(EXTRACTED INFORMATION)
*-*-*
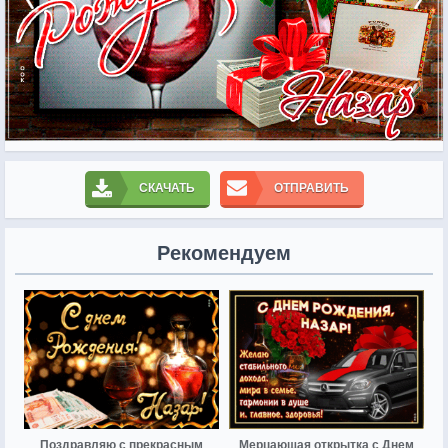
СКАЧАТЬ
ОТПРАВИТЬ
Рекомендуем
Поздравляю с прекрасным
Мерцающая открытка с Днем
*-*-*
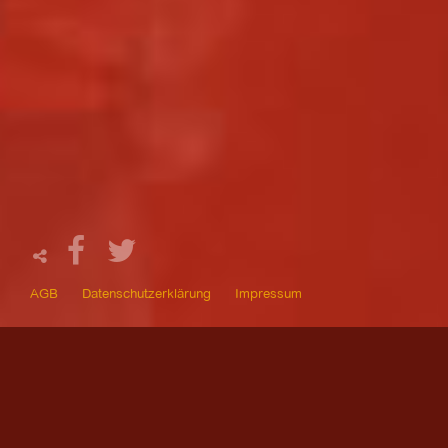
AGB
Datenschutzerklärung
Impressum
*-*-*
(TASK TO COMPLETE) Above are the records; copy exactly the lines from the line with "Поздравляю с прекрасным" through the line with "Мерцающая открытка с Днем", both included.

(RESPONSE)
Поздравляю с прекрасным
Мерцающая открытка с Днем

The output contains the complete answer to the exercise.